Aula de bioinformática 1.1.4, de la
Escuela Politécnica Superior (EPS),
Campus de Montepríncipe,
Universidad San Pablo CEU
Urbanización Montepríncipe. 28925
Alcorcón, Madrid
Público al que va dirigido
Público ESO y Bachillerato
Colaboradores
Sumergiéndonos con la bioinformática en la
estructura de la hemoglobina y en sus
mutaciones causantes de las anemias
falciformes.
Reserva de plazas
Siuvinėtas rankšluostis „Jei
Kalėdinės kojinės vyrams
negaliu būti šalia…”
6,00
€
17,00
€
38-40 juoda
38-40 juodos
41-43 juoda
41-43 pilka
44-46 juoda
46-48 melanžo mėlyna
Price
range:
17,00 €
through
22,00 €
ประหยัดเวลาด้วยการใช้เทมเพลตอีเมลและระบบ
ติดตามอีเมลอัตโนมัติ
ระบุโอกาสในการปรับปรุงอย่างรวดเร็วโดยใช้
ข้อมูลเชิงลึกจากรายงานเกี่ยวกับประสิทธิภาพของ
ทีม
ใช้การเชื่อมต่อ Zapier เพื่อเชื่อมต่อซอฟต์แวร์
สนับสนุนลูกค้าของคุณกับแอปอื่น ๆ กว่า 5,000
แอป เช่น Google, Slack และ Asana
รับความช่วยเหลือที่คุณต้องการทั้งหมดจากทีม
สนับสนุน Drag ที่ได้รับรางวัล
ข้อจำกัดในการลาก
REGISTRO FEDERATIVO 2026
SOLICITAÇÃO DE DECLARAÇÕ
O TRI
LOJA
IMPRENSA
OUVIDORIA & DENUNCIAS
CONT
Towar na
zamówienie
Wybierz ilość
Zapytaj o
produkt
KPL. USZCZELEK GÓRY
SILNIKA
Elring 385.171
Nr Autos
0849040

## REQUIREMENT
The lines above need to be restated word for word, all of them.

## REPLY TO THE TASK
Aula de bioinformática 1.1.4, de la
Escuela Politécnica Superior (EPS),
Campus de Montepríncipe,
Universidad San Pablo CEU
Urbanización Montepríncipe. 28925
Alcorcón, Madrid
Público al que va dirigido
Público ESO y Bachillerato
Colaboradores
Sumergiéndonos con la bioinformática en la
estructura de la hemoglobina y en sus
mutaciones causantes de las anemias
falciformes.
Reserva de plazas
Siuvinėtas rankšluostis „Jei
Kalėdinės kojinės vyrams
negaliu būti šalia…”
6,00
€
17,00
€
38-40 juoda
38-40 juodos
41-43 juoda
41-43 pilka
44-46 juoda
46-48 melanžo mėlyna
Price
range:
17,00 €
through
22,00 €
ประหยัดเวลาด้วยการใช้เทมเพลตอีเมลและระบบ
ติดตามอีเมลอัตโนมัติ
ระบุโอกาสในการปรับปรุงอย่างรวดเร็วโดยใช้
ข้อมูลเชิงลึกจากรายงานเกี่ยวกับประสิทธิภาพของ
ทีม
ใช้การเชื่อมต่อ Zapier เพื่อเชื่อมต่อซอฟต์แวร์
สนับสนุนลูกค้าของคุณกับแอปอื่น ๆ กว่า 5,000
แอป เช่น Google, Slack และ Asana
รับความช่วยเหลือที่คุณต้องการทั้งหมดจากทีม
สนับสนุน Drag ที่ได้รับรางวัล
ข้อจำกัดในการลาก
REGISTRO FEDERATIVO 2026
SOLICITAÇÃO DE DECLARAÇÕ
O TRI
LOJA
IMPRENSA
OUVIDORIA & DENUNCIAS
CONT
Towar na
zamówienie
Wybierz ilość
Zapytaj o
produkt
KPL. USZCZELEK GÓRY
SILNIKA
Elring 385.171
Nr Autos
0849040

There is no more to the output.